The Senate bill, on the other hand, does not restrict nuclear security cooperation activities with Russia. The Senate legislation also does not include a directive on how many ICBM silos the Pentagon must keep.
The schedule for final passage of the defense authorization bill remains uncertain. Senate Armed Services Committee Chairman Carl Levin (D-Mich.) said in late September that he expects Congress to pass a bill when lawmakers return during a postelection session.
Levin also said that members and staff of his committee and its House counterpart have begun meeting behind closed doors to discuss reconciling differences between the two bills.

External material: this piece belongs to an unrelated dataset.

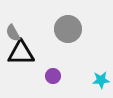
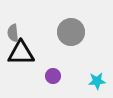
gray circle: moved 3 px right, 3 px down
gray semicircle: rotated 24 degrees clockwise
cyan star: moved 4 px left, 1 px down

New Cruise Missile in Doubt
Meanwhile, the House and Senate Appropriations energy and water subcommittees allotted different amounts for the ALCM warhead life extension program for fiscal year 2015.
The Senate subcommittee did not fund NNSA’s $9.4 million request to study refurbishment of the warhead, citing concerns that the Air Force has yet to identify sufficient funding to design and build a new cruise missile to deliver a life-extended warhead. The Air Force’s fiscal year 2015 budget request delayed the new missile program by three years.
In contrast, the House of Representatives approved $17 million for the study of the cruise missile warhead.
The fiscal year 2015 appropriations legislation signed into law by President Barack Obama on Sept. 19 funds all government programs at last year’s levels from Oct. 1 to Dec. 11. According to a congressional staffer, the NNSA cannot spend money on the ALCM warhead study under the law, known as a continuing resolution, because the program is considered “a new start” that was not funded in fiscal year 2014.
At the Oct. 7 discussion, Weber said that the administration is examining whether the United States could “live with perhaps either delaying or forgoing the follow-on to the ALCM,” given that the B61 gravity bomb is undergoing a major upgrade.
It is unclear what kind of appropriations legislation Congress will pass once the current legislation expires on Dec. 11. One option is to approve another short-term continuing resolution. Another option, which Congress chose last year, is to pass an omnibus appropriations bill that provides new funding for Defense Department and NNSA programs.